Reprinted from Natural Medicine Therapeutic Research

 

 

 

FEBRUARY 9, 2020

New observational data provides further evidence that cannabis isn’t safe to use during pregnancy. This contrasts with the popular notion that cannabis is natural and therefore safe and might help a variety of conditions. It’s crucial that women, and providers, are educated about its risks.

When Colorado and some other states legalized cannabis, they also implemented mandatory maternal urine toxicology testing. The results from this testing dramatically improves the ability of researchers to accurately track cannabis-related fetal complications. Alarmingly, the data shows us that more young pregnant women use cannabis than we thought – 17.5% in Colorado. This is much higher than the 1.4% of women in Ontario, Canada who self-reported cannabis use during pregnancy. Research analyzing these cases shows that cannabis use increases the risk for many complications, including premature birth, hypertensive disorders in pregnancy, stillbirth, and low birth weight. This new data will also help track long-term consequences in children, like learning disabilities.

It’s also critical that breastfeeding women understand the risks. Unlike alcohol, cannabis is stored in fat and remains in the body for a long time. The “pumping and dumping” method commonly used to rid breast milk of alcohol won’t work for cannabis.

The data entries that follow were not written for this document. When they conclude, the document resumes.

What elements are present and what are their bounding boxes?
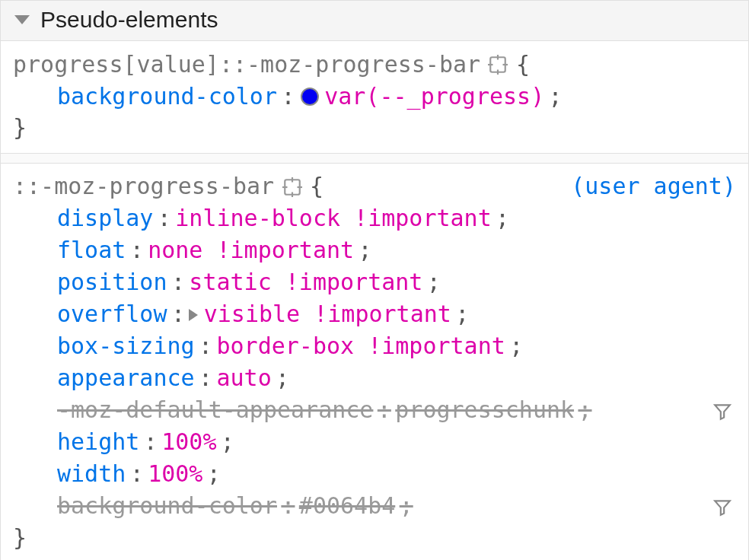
colon: : <box>378 395 391 426</box>
filter-icon[interactable] <box>712 496 733 517</box>
semicolon: ; <box>221 427 234 458</box>
css-declaration[interactable]: display: inline-block !important; <box>13 203 736 235</box>
semicolon: ; <box>509 331 523 362</box>
selector-line[interactable]: ::-moz-progress-bar {(user agent) <box>13 171 736 203</box>
styles-panel: Pseudo-elements progress[value]::-moz-pr… <box>0 0 749 560</box>
css-declaration[interactable]: overflow: visible !important; <box>13 299 736 331</box>
css-declaration[interactable]: -moz-default-appearance: progresschunk; <box>13 395 736 427</box>
property-name[interactable]: appearance <box>57 363 195 394</box>
css-declaration[interactable]: position: static !important; <box>13 267 736 299</box>
css-declaration[interactable]: appearance: auto; <box>13 363 736 395</box>
property-value[interactable]: 100% <box>161 427 216 458</box>
disclosure-triangle-icon[interactable] <box>14 15 30 24</box>
semicolon: ; <box>578 395 591 426</box>
property-name[interactable]: float <box>57 235 126 266</box>
css-declaration[interactable]: float: none !important; <box>13 235 736 267</box>
filter-icon[interactable] <box>712 400 733 422</box>
semicolon: ; <box>276 363 289 394</box>
colon: : <box>158 203 171 234</box>
property-name[interactable]: overflow <box>57 299 167 330</box>
close-brace: } <box>13 524 27 551</box>
property-value[interactable]: visible !important <box>204 299 451 330</box>
colon: : <box>144 427 158 458</box>
colon: : <box>281 81 295 113</box>
semicolon: ; <box>455 299 469 330</box>
section-title: Pseudo-elements <box>40 7 218 33</box>
expand-shorthand-icon[interactable] <box>189 309 198 321</box>
selector-text[interactable]: ::-moz-progress-bar <box>13 171 274 202</box>
property-value[interactable]: progresschunk <box>395 395 574 426</box>
property-name[interactable]: background-color <box>57 491 277 522</box>
colon: : <box>171 299 185 330</box>
pseudo-elements-header[interactable]: Pseudo-elements <box>1 0 748 41</box>
open-brace: { <box>310 171 324 202</box>
open-brace: { <box>516 49 530 81</box>
semicolon: ; <box>400 491 413 522</box>
highlight-elements-icon[interactable] <box>282 177 303 198</box>
property-value[interactable]: 100% <box>148 459 202 490</box>
property-name[interactable]: background-color <box>57 81 277 113</box>
stylesheet-source-label[interactable]: (user agent) <box>571 171 736 202</box>
colon: : <box>130 235 144 266</box>
property-value[interactable]: none !important <box>148 235 354 266</box>
property-name[interactable]: box-sizing <box>57 331 195 362</box>
close-brace: } <box>13 114 27 141</box>
property-value[interactable]: #0064b4 <box>299 491 395 522</box>
colon: : <box>130 459 144 490</box>
css-rule: progress[value]::-moz-progress-bar {back… <box>1 41 748 154</box>
css-declaration[interactable]: box-sizing: border-box !important; <box>13 331 736 363</box>
selector-line[interactable]: progress[value]::-moz-progress-bar { <box>13 49 736 81</box>
css-declaration[interactable]: width: 100%; <box>13 459 736 491</box>
color-swatch-icon[interactable] <box>301 88 319 106</box>
property-name[interactable]: -moz-default-appearance <box>57 395 373 426</box>
semicolon: ; <box>358 235 371 266</box>
css-declaration[interactable]: background-color: #0064b4; <box>13 491 736 523</box>
property-name[interactable]: width <box>57 459 126 490</box>
semicolon: ; <box>207 459 221 490</box>
css-rule: ::-moz-progress-bar {(user agent)display… <box>1 163 748 561</box>
semicolon: ; <box>427 267 441 298</box>
css-declaration[interactable]: background-color: var(--_progress); <box>13 81 736 113</box>
property-value[interactable]: var(--_progress) <box>324 81 544 113</box>
colon: : <box>199 363 212 394</box>
semicolon: ; <box>549 81 563 113</box>
colon: : <box>281 491 295 522</box>
property-name[interactable]: height <box>57 427 139 458</box>
css-declaration[interactable]: height: 100%; <box>13 427 736 459</box>
selector-text[interactable]: progress[value]::-moz-progress-bar <box>13 49 480 81</box>
property-value[interactable]: inline-block !important <box>175 203 491 234</box>
semicolon: ; <box>496 203 509 234</box>
colon: : <box>171 267 185 298</box>
property-value[interactable]: border-box !important <box>216 331 505 362</box>
highlight-elements-icon[interactable] <box>487 54 508 75</box>
property-name[interactable]: display <box>57 203 153 234</box>
property-name[interactable]: position <box>57 267 167 298</box>
colon: : <box>199 331 212 362</box>
property-value[interactable]: static !important <box>189 267 422 298</box>
property-value[interactable]: auto <box>216 363 271 394</box>
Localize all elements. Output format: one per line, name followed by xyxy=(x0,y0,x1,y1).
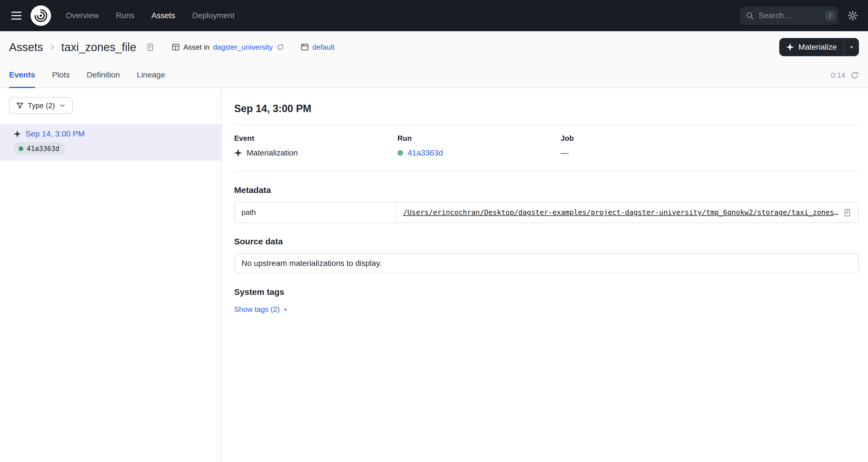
primary-nav: Overview Runs Assets Deployment xyxy=(66,11,235,20)
materialization-icon xyxy=(234,149,242,157)
show-tags-label: Show tags (2) xyxy=(234,305,280,314)
run-id-label: 41a3363d xyxy=(27,145,60,153)
materialize-label: Materialize xyxy=(799,42,837,52)
clipboard-icon xyxy=(146,43,154,51)
run-link[interactable]: 41a3363d xyxy=(408,148,443,157)
search-input[interactable] xyxy=(758,11,821,20)
tab-events[interactable]: Events xyxy=(9,63,35,88)
copy-path-button[interactable] xyxy=(842,207,853,218)
reload-code-location-button[interactable] xyxy=(276,43,285,51)
settings-button[interactable] xyxy=(846,9,859,22)
dagster-logo[interactable] xyxy=(31,5,51,26)
metadata-key: path xyxy=(235,202,396,223)
asset-header: Assets taxi_zones_file Asset in dagster_ xyxy=(0,31,868,88)
event-list: Sep 14, 3:00 PM 41a3363d xyxy=(0,124,221,161)
nav-item-assets[interactable]: Assets xyxy=(151,11,175,20)
caret-down-icon xyxy=(282,307,288,313)
chevron-right-icon xyxy=(48,43,56,51)
refresh-countdown: 0:14 xyxy=(831,71,845,80)
filter-type-label: Type (2) xyxy=(28,101,55,110)
materialize-button[interactable]: Materialize xyxy=(779,38,844,56)
source-data-empty-state: No upstream materializations to display. xyxy=(234,253,859,273)
menu-button[interactable] xyxy=(9,9,24,22)
metadata-heading: Metadata xyxy=(234,185,859,195)
system-tags-heading: System tags xyxy=(234,287,859,297)
topnav-right: / xyxy=(740,6,859,25)
metadata-row: path /Users/erincochran/Desktop/dagster-… xyxy=(235,202,858,223)
asset-name: taxi_zones_file xyxy=(61,41,136,54)
event-sidebar: Type (2) Sep 14, 3:00 PM 41a3363d xyxy=(0,88,222,462)
run-status-dot xyxy=(397,150,403,156)
event-column: Event Materialization xyxy=(234,134,397,157)
event-label: Event xyxy=(234,134,397,143)
tab-plots[interactable]: Plots xyxy=(52,63,70,88)
search-shortcut-badge: / xyxy=(825,10,835,21)
materialization-icon xyxy=(13,130,21,138)
refresh-icon xyxy=(850,71,859,80)
caret-down-icon xyxy=(848,44,855,51)
event-title: Sep 14, 3:00 PM xyxy=(234,103,859,115)
refresh-button[interactable] xyxy=(850,71,859,80)
event-list-item[interactable]: Sep 14, 3:00 PM 41a3363d xyxy=(0,124,221,161)
event-type-value: Materialization xyxy=(247,148,298,157)
asset-group-icon xyxy=(301,43,309,51)
copy-asset-name-button[interactable] xyxy=(145,42,156,53)
refresh-status: 0:14 xyxy=(831,63,859,87)
nav-item-runs[interactable]: Runs xyxy=(116,11,134,20)
breadcrumb: Assets taxi_zones_file xyxy=(9,41,156,54)
refresh-icon xyxy=(277,44,284,51)
source-data-heading: Source data xyxy=(234,237,859,246)
search-icon xyxy=(746,11,754,20)
code-location-tag: Asset in dagster_university xyxy=(172,43,285,52)
gear-icon xyxy=(847,10,858,21)
tab-lineage[interactable]: Lineage xyxy=(137,63,165,88)
run-label: Run xyxy=(397,134,561,143)
job-column: Job — xyxy=(561,134,724,157)
asset-group-link[interactable]: default xyxy=(312,43,335,52)
dagster-swirl-icon xyxy=(33,8,48,23)
chevron-down-icon xyxy=(59,102,66,109)
metadata-path-link[interactable]: /Users/erincochran/Desktop/dagster-examp… xyxy=(403,208,842,216)
run-column: Run 41a3363d xyxy=(397,134,561,157)
show-tags-toggle[interactable]: Show tags (2) xyxy=(234,305,288,314)
run-id-badge[interactable]: 41a3363d xyxy=(13,142,65,155)
job-label: Job xyxy=(561,134,724,143)
asset-tabs: Events Plots Definition Lineage 0:14 xyxy=(0,63,868,88)
materialize-options-button[interactable] xyxy=(844,38,859,56)
run-status-dot xyxy=(19,146,23,151)
table-icon xyxy=(172,43,180,51)
source-data-empty-message: No upstream materializations to display. xyxy=(242,259,381,268)
asset-in-label: Asset in xyxy=(183,43,210,52)
filter-type-button[interactable]: Type (2) xyxy=(9,97,73,114)
clipboard-icon xyxy=(843,208,851,217)
sparkle-icon xyxy=(786,43,794,51)
divider xyxy=(234,171,859,172)
metadata-table: path /Users/erincochran/Desktop/dagster-… xyxy=(234,202,859,223)
nav-item-overview[interactable]: Overview xyxy=(66,11,99,20)
top-navigation: Overview Runs Assets Deployment / xyxy=(0,0,868,31)
tab-definition[interactable]: Definition xyxy=(87,63,120,88)
nav-item-deployment[interactable]: Deployment xyxy=(192,11,235,20)
code-location-link[interactable]: dagster_university xyxy=(213,43,273,52)
event-timestamp-link[interactable]: Sep 14, 3:00 PM xyxy=(26,129,85,139)
search-box: / xyxy=(740,6,839,25)
event-detail-panel: Sep 14, 3:00 PM Event Materialization Ru… xyxy=(222,88,868,462)
asset-group-tag: default xyxy=(301,43,335,52)
filter-icon xyxy=(16,102,24,110)
job-value: — xyxy=(561,148,569,157)
materialize-split-button: Materialize xyxy=(779,38,859,56)
event-summary-row: Event Materialization Run 41a3363d xyxy=(234,125,859,171)
breadcrumb-assets-link[interactable]: Assets xyxy=(9,41,43,54)
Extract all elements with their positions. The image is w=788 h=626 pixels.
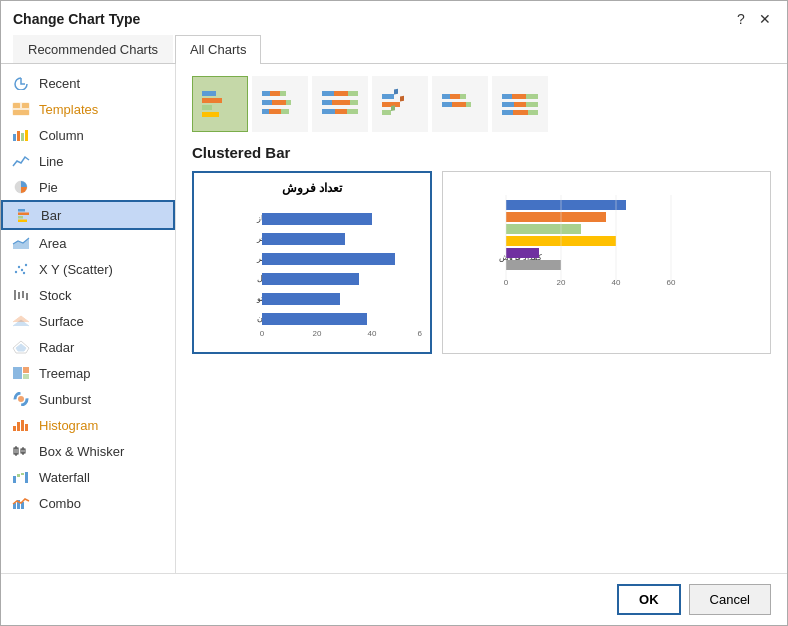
svg-rect-80 (526, 94, 538, 99)
svg-rect-5 (17, 131, 20, 141)
svg-rect-72 (442, 94, 450, 99)
svg-rect-98 (262, 313, 367, 325)
main-panel: Clustered Bar تعداد فروش اجاق گاز فر کول… (176, 64, 787, 573)
sidebar-item-boxwhisker[interactable]: Box & Whisker (1, 438, 175, 464)
svg-rect-56 (281, 109, 289, 114)
sidebar-item-boxwhisker-label: Box & Whisker (39, 444, 124, 459)
sidebar-item-histogram-label: Histogram (39, 418, 98, 433)
sidebar-item-radar[interactable]: Radar (1, 334, 175, 360)
dialog-title: Change Chart Type (13, 11, 140, 27)
svg-rect-9 (18, 209, 25, 212)
svg-rect-63 (322, 109, 335, 114)
ok-button[interactable]: OK (617, 584, 681, 615)
sidebar-item-histogram[interactable]: Histogram (1, 412, 175, 438)
subtype-100-stacked-bar[interactable] (312, 76, 368, 132)
sidebar-item-templates-label: Templates (39, 102, 98, 117)
sidebar-item-pie[interactable]: Pie (1, 174, 175, 200)
svg-rect-52 (272, 100, 286, 105)
svg-rect-46 (202, 105, 212, 110)
chart1-svg: اجاق گاز فر کولر یخچال اتو تلویزیون (202, 201, 422, 341)
cancel-button[interactable]: Cancel (689, 584, 771, 615)
subtype-100-stacked-bar-3d[interactable] (492, 76, 548, 132)
svg-rect-51 (262, 100, 272, 105)
close-button[interactable]: ✕ (755, 9, 775, 29)
svg-rect-108 (506, 248, 539, 258)
svg-rect-12 (18, 220, 27, 223)
svg-text:60: 60 (418, 329, 422, 338)
subtype-clustered-bar-3d[interactable] (372, 76, 428, 132)
sidebar-item-scatter[interactable]: X Y (Scatter) (1, 256, 175, 282)
svg-rect-40 (25, 472, 28, 483)
svg-rect-104 (506, 200, 626, 210)
svg-rect-50 (280, 91, 286, 96)
sidebar-item-stock[interactable]: Stock (1, 282, 175, 308)
svg-text:0: 0 (260, 329, 265, 338)
svg-rect-96 (262, 273, 359, 285)
svg-rect-65 (347, 109, 358, 114)
sidebar-item-bar-label: Bar (41, 208, 61, 223)
tabs-bar: Recommended Charts All Charts (1, 29, 787, 64)
svg-rect-64 (335, 109, 347, 114)
sidebar-item-combo[interactable]: Combo (1, 490, 175, 516)
svg-rect-78 (502, 94, 512, 99)
sidebar-item-line[interactable]: Line (1, 148, 175, 174)
tab-recommended[interactable]: Recommended Charts (13, 35, 173, 63)
subtype-stacked-bar[interactable] (252, 76, 308, 132)
chart-subtype-icons (192, 76, 771, 132)
svg-rect-105 (506, 212, 606, 222)
sidebar-item-area-label: Area (39, 236, 66, 251)
chart-preview-1[interactable]: تعداد فروش اجاق گاز فر کولر یخچال اتو تل… (192, 171, 432, 354)
line-icon (11, 153, 31, 169)
sidebar-item-combo-label: Combo (39, 496, 81, 511)
title-buttons: ? ✕ (731, 9, 775, 29)
svg-rect-62 (350, 100, 358, 105)
subtype-clustered-bar[interactable] (192, 76, 248, 132)
subtype-stacked-bar-3d[interactable] (432, 76, 488, 132)
svg-rect-59 (348, 91, 358, 96)
sidebar-item-treemap[interactable]: Treemap (1, 360, 175, 386)
svg-rect-30 (17, 422, 20, 431)
tab-all-charts[interactable]: All Charts (175, 35, 261, 64)
sidebar-item-sunburst[interactable]: Sunburst (1, 386, 175, 412)
sidebar-item-bar[interactable]: Bar (1, 200, 175, 230)
chart2-svg: کمداد فروش 0 20 40 60 (451, 180, 681, 340)
svg-marker-23 (16, 344, 26, 351)
svg-rect-66 (382, 94, 394, 99)
svg-rect-73 (450, 94, 460, 99)
sidebar-item-sunburst-label: Sunburst (39, 392, 91, 407)
svg-rect-85 (513, 110, 528, 115)
svg-rect-86 (528, 110, 538, 115)
column-icon (11, 127, 31, 143)
sidebar-item-pie-label: Pie (39, 180, 58, 195)
recent-icon (11, 75, 31, 91)
waterfall-icon (11, 469, 31, 485)
svg-rect-69 (400, 96, 404, 102)
svg-text:40: 40 (368, 329, 377, 338)
sidebar-item-waterfall-label: Waterfall (39, 470, 90, 485)
stock-icon (11, 287, 31, 303)
svg-rect-70 (382, 110, 391, 115)
chart-preview-2[interactable]: کمداد فروش 0 20 40 60 (442, 171, 771, 354)
svg-rect-109 (506, 260, 561, 270)
svg-rect-106 (506, 224, 581, 234)
sidebar-item-surface[interactable]: Surface (1, 308, 175, 334)
sidebar-item-recent-label: Recent (39, 76, 80, 91)
svg-point-13 (15, 271, 17, 273)
svg-rect-26 (23, 374, 29, 379)
sidebar-item-column[interactable]: Column (1, 122, 175, 148)
svg-rect-95 (262, 253, 395, 265)
svg-text:20: 20 (313, 329, 322, 338)
sidebar-item-area[interactable]: Area (1, 230, 175, 256)
svg-point-14 (18, 266, 20, 268)
svg-rect-76 (452, 102, 466, 107)
sidebar-item-waterfall[interactable]: Waterfall (1, 464, 175, 490)
sidebar-item-templates[interactable]: Templates (1, 96, 175, 122)
svg-rect-31 (21, 420, 24, 431)
sidebar-item-column-label: Column (39, 128, 84, 143)
content-area: Recent Templates (1, 64, 787, 573)
svg-point-28 (18, 396, 24, 402)
sidebar-item-stock-label: Stock (39, 288, 72, 303)
sidebar-item-recent[interactable]: Recent (1, 70, 175, 96)
svg-rect-83 (526, 102, 538, 107)
help-button[interactable]: ? (731, 9, 751, 29)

THC from cannabis can stay in breastmilk for up to six days after use and has been linked with long-term developmental consequences in breastfed infants.

Make sure pregnant and breastfeeding women understand that using cannabis can also lead to legal consequences. In Colorado and other states where cannabis is legal, some hospitals test babies for drugs after birth. Hospitals are required to report positive tests to child protective services.

Catching cannabis use early is crucial. Help women find a safe alternative therapy if they are using cannabis for specific symptoms like nausea in morning sickness. And tell women with dependence or addiction that help is available – non-judgmental and confidential treatment groups are established in many states.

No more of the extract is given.